Good practice on designing for active travel is well known [@departmentfortransport_manual_2007; @parkin_designing_2018] and increasingly recommended/enforced.
Recent government publications provide clear guidance on design parameter for active travel infrastructure, with the recent '[Cycle infrastructure design](https://assets.publishing.service.gov.uk/government/uploads/system/uploads/attachment_data/file/904088/cycle-infrastructure-design-ltn-1-20.pdf)' guidance from the Department for Transport specifying 'desirable' and 'absolute' minimum widths of cycleways of 1.5m and 2m on cycleways with low levels of cycle traffic, for example [@departmentfortransport_cycle_2020].
However, little is known about the extent to which new infrastructure is compliant with such guidance: there is no open data on cycleway widths in most parts of the UK, leading to new approaches to assess compliance using region-specific datasets [@tait_cycling_2022].
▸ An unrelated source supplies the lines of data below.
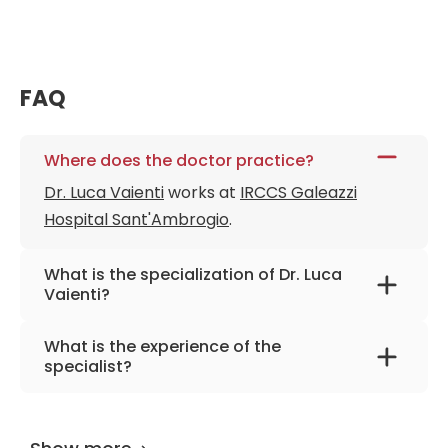
FAQ
Where does the doctor practice?
Dr. Luca Vaienti
works at
IRCCS Galeazzi
Hospital Sant'Ambrogio
.
What is the specialization of Dr. Luca
Vaienti?
The primary specialization of the doctor is
What is the experience of the
plastic surgery, reconstructive surgery, hand
specialist?
surgery.
Dr. Luca Vaienti
has been practicing for more
than 45 years.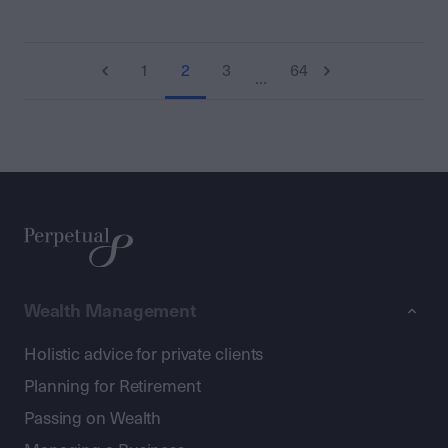
1
2
3
64
…
Wealth Management
Holistic advice for private clients
Planning for Retirement
Passing on Wealth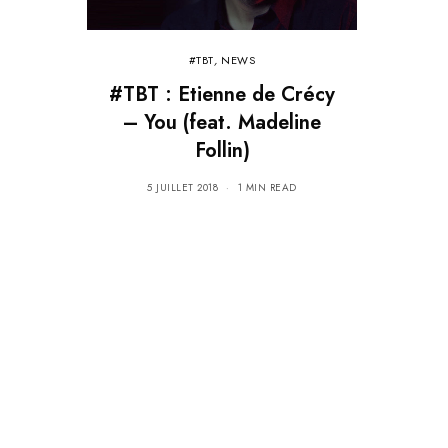
#TBT
,
NEWS
#TBT : Etienne de Crécy
– You (feat. Madeline
Follin)
5 JUILLET 2018
1 MIN READ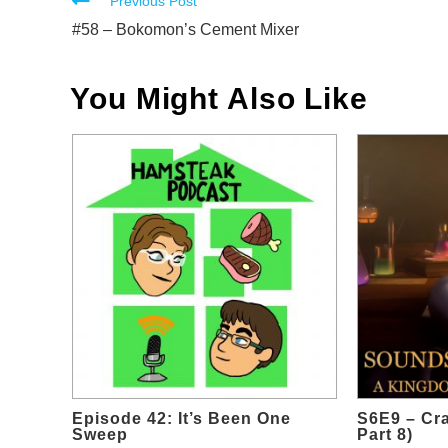
Read
Previous Post
more
#58 – Bokomon’s Cement Mixer
articles
You Might Also Like
Episode 42: It’s Been One
S6E9 – Cr
Sweep
Part 8)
Furthermore, new tools building on OSM datasets have been developed, for example to model change in transport infrastructure, prioritise road space reallocation schemes, and identify 'low traffic neighbourhoods' [e.g. @lovelace_open_2021; @lovelace_methods_2020; @lucas-smith_mapping_2021].
The internship will generate new research and publications on additional uses of open data to support sustainable transport planning objectives.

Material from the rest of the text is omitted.